─── Dataset ───

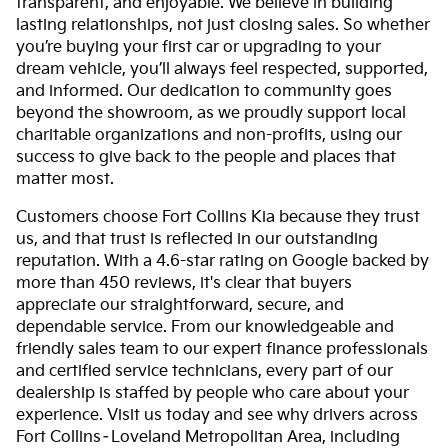
transparent, and enjoyable. We believe in building
lasting relationships, not just closing sales. So whether
you’re buying your first car or upgrading to your
dream vehicle, you’ll always feel respected, supported,
and informed. Our dedication to community goes
beyond the showroom, as we proudly support local
charitable organizations and non-profits, using our
success to give back to the people and places that
matter most.
Customers choose Fort Collins Kia because they trust
us, and that trust is reflected in our outstanding
reputation. With a 4.6-star rating on Google backed by
more than 450 reviews, it's clear that buyers
appreciate our straightforward, secure, and
dependable service. From our knowledgeable and
friendly sales team to our expert finance professionals
and certified service technicians, every part of our
dealership is staffed by people who care about your
experience. Visit us today and see why drivers across
Fort Collins–Loveland Metropolitan Area, including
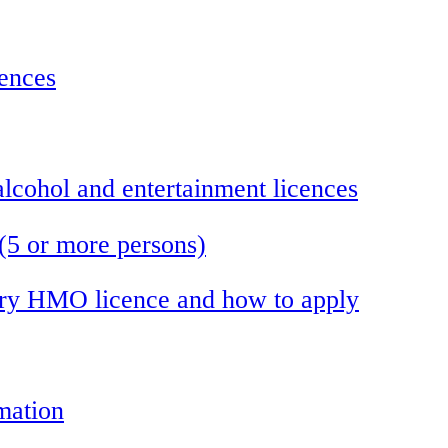
cences
 alcohol and entertainment licences
(5 or more persons)
ory HMO licence and how to apply
mation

───

Directions – Each line from the one holding "matter most." down to the end of the records is to be reproduced unaltered, and the pictures are to be omitted.

Result of the exercise –
matter most.
Customers choose Fort Collins Kia because they trust
us, and that trust is reflected in our outstanding
reputation. With a 4.6-star rating on Google backed by
more than 450 reviews, it's clear that buyers
appreciate our straightforward, secure, and
dependable service. From our knowledgeable and
friendly sales team to our expert finance professionals
and certified service technicians, every part of our
dealership is staffed by people who care about your
experience. Visit us today and see why drivers across
Fort Collins–Loveland Metropolitan Area, including
cences
 alcohol and entertainment licences
(5 or more persons)
ory HMO licence and how to apply
mation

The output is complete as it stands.